Editor's Note » Dec/Jan 13

Depending on one’s point of view, 2012 provided several positive building blocks from a business standpoint; or one could surmise it as missed opportunities due to the never-ending political bickering emanating from Washington.

On the upside, America has weathered the ongoing economic storm that has enveloped many nations, not the least of whom are in Europe where many remain in a flux over how to move ahead. Germany has led the charge to try to salvage the European Union from a monetary standpoint, all the while making harsh but necessary austerity demands on countries like Greece, dangling on the edge of economic collapse.

With President Barack Obama retaining the White House and his Democrats controlling the Senate, there’s reason to believe we’re in for a four-year extension of the bumpy ride we’ve been through as the Republicans maintain control of the House of Representatives.

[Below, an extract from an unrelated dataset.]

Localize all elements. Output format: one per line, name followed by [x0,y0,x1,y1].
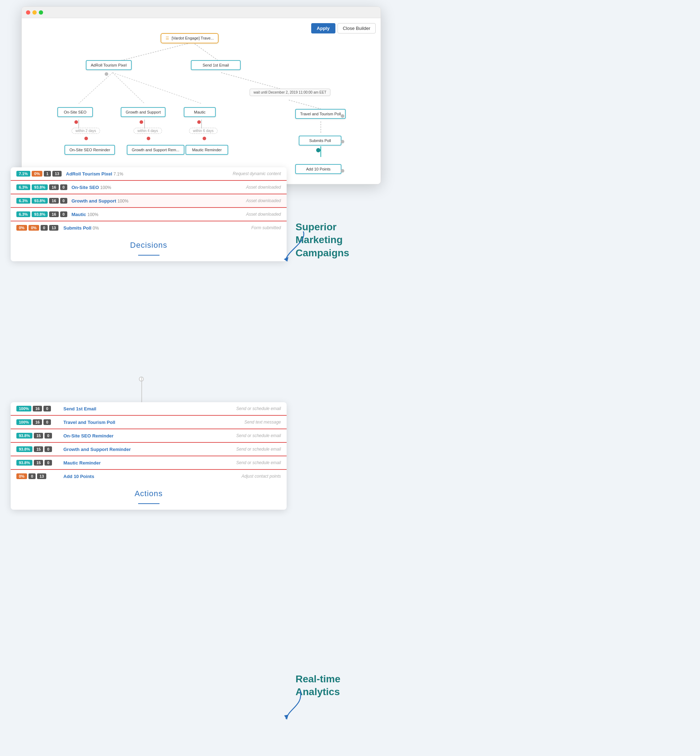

Senate Majority leader Harry Reid uttered this statement upon hearing his Democratic Party would maintain the Senate: “Now that the election is over, it’s time to put politics aside and work together to find solutions. The strategy of obstruction, gridlock and delay was soundly rejected by the American people. Now they are looking to us for solutions. Democrats and Republicans must come together, and show that we are up to the challenge. This is no time for excuses. This is no time for putting things off until later. We can achieve big things when we work together.”

“When” being the operative word. Taking it one step further: when – and how often? The U.S. economy simply won’t be able to endure another four years of complete dysfunction coming out of Washington without perilous economic consequences.

It will come down to American businesses and consumers to save the day but they need effective government policy. The good news is that consumers are becoming increasingly confident about the job market. Rising home prices, increased job creation and somewhat lower fuel costs have stimulated consumer confidence to its highest level in nearly five years, which has led to steady consumer spending after somewhat of a summer pullback.

According to recent government statistics, the national economy is improving. Let’s hope stubborn politicians don’t knock genuine progress off course.